NVIDIA Releases Nemotron 3 Super: A 120B Parameter Open-Source Hybrid Mamba-Attention MoE Model Delivering 5x Higher Throughput for Agentic AI


The gap between proprietary frontier models and highly transparent open-source models is closing faster than ever. NVIDIA has officially pulled the curtain back on Nemotron 3 Super, a staggering 120 billion parameter reasoning model engineered specifically for complex multi-agent applications.

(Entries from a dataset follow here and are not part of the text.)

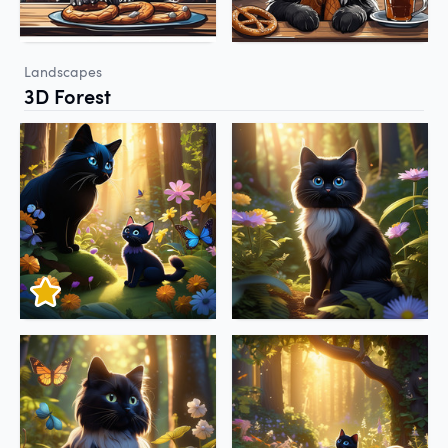
Landscapes
3D Forest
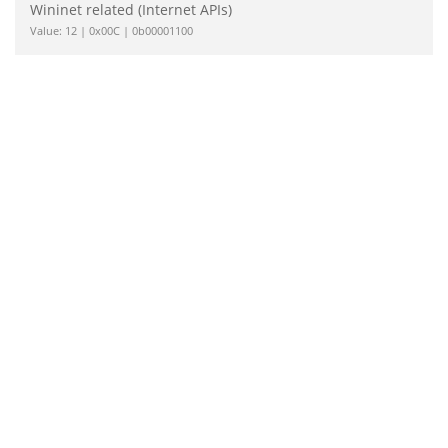
Wininet related (Internet APIs)
Value: 12 | 0x00C | 0b00001100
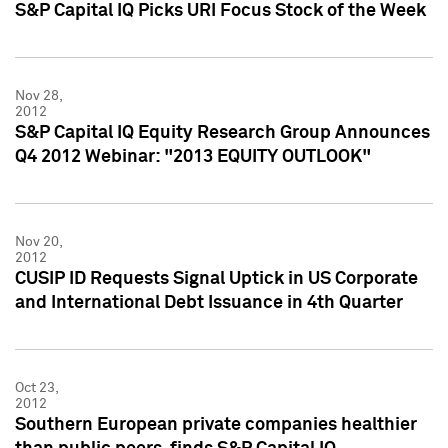
S&P Capital IQ Picks URI Focus Stock of the Week
Nov 28,
2012
S&P Capital IQ Equity Research Group Announces
Q4 2012 Webinar: "2013 EQUITY OUTLOOK"
Nov 20,
2012
CUSIP ID Requests Signal Uptick in US Corporate
and International Debt Issuance in 4th Quarter
Oct 23,
2012
Southern European private companies healthier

Released today, Nemotron 3 Super sits perfectly between the lightweight 30 billion parameter Nemotron 3 Nano and the highly anticipated 500 billion parameter Nemotron 3 Ultra coming later in 2026. Delivering up to 7x higher throughput and double the accuracy of its previous generation, this model is a massive leap forward for developers who refuse to compromise between intelligence and inference efficiency.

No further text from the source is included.